His gangly body did little to help him ward off the cold and the army clothing did little to keep him warm. Like his fellow soldiers, he wore layers of the dead. This bothered him; taking boots, coats and socks from the dead seemed disrespectful, but survival won out. He justified it knowing his clothes will be gifts to the living on the day he is shot.

The snow began at dusk and, after a few inches accumulated, gave way to a full moon that raised battle field ghosts. A white Christmas had always been a wonder, but this year it was sad, lonely and miserable found in an amplified silence of snow.

He thought back to last Christmas and shook his head how quickly life went in an unexpected direction.

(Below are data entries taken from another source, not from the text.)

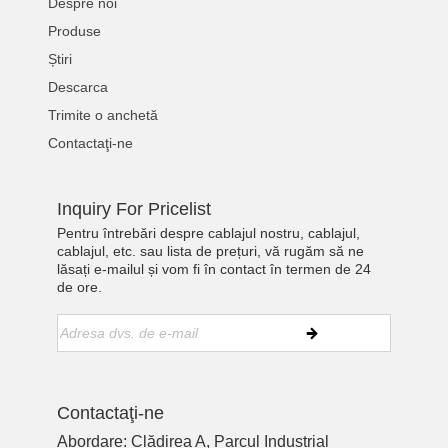
Despre noi
Produse
Știri
Descarca
Trimite o anchetă
Contactaţi-ne
Inquiry For Pricelist
Pentru întrebări despre cablajul nostru, cablajul,
cablajul, etc. sau lista de prețuri, vă rugăm să ne
lăsați e-mailul și vom fi în contact în termen de 24
de ore.
Contactaţi-ne
Abordare: Clădirea A, Parcul Industrial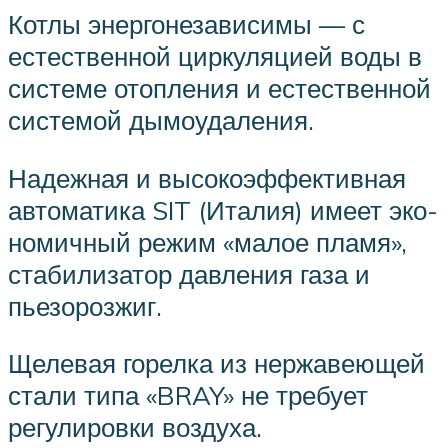
Котлы энергонезависимы — с
естественной циркуляцией воды в
си­стеме отопления и естественной
системой дымоудаления.
Надежная и высокоэффективная
автоматика SIT (Италия) имеет эко­
номичный режим «малое пламя»,
стабилизатор давления газа и
пьезорозжиг.
Щелевая горелка из нержавеющей
стали типа «BRAY» не требует
регулировки воздуха.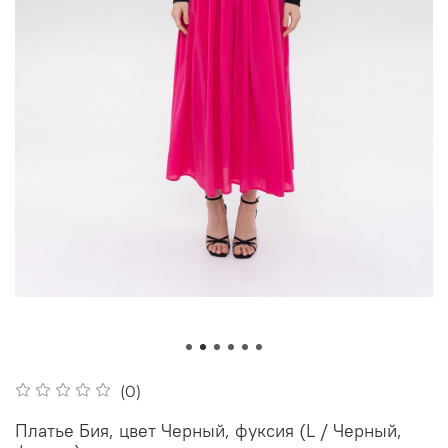
(0)
Платье Бия, цвет Черный, фуксия (L / Черный,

His dreams of being an engineer and heading off to Heidelberg University in September ended in July when the war broke out. On the first day he donned his uniform, it lacked the zeal it gave others. Solving a quadratic equation held more than shooting a rifle.

Instead of thinking of the University and lost dreams, he thought of his family. He imagined them sitting down for Christmas dinner and how they might have also celebrated his birthday.

Last Christmas, for his eighteenth birthday, he led the choir in a rendition of Silent Night. He wanted so much to see his family tonight, but their picture was lost in battle. He wrote some months back and requested they send another. No letters came for months. He wasn’t sure if his made it. Instead, he pulled out a picture of Ernst and his family.

He met him early in deployment, and they were instant buddies. Ernst had no interest in quadratic equations, but was fond of poetry and some guy named Freud.

He was killed two days ago. Otto removed the picture of his wife and daughter before the body became piled with others. He needed another pair of socks, but couldn’t bring himself to take Ernst’s. Another soldier took the honor.

He felt numb looking at their family, knowing their prayers for Ernst unknowingly went to the dead. Death for Otto had become so common this loss brought no tears.

The picture returned to the safety of his breast pocket. If he ever made it out of this hell, he would find Ernst’s wife and daughter. He did not know what he would say or do if he did. It didn’t matter. It had been a pact.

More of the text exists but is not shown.